## Dataset excerpts
*** Block opens ***

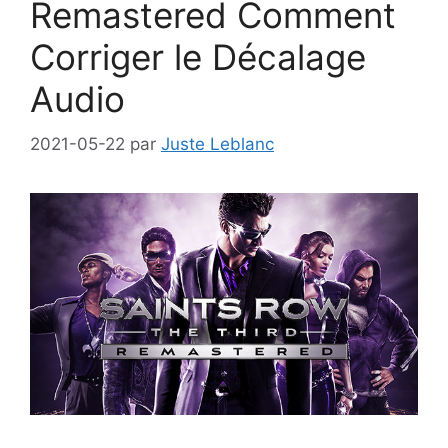
Remastered Comment
Corriger le Décalage
Audio
2021-05-22
par
Juste Leblanc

*** Block closes ***

## WORK TO BE COMPLETED
Write every line above out again exactly; pictures do not belong in the copy.

## RESPONSE
Remastered Comment
Corriger le Décalage
Audio
2021-05-22
par
Juste Leblanc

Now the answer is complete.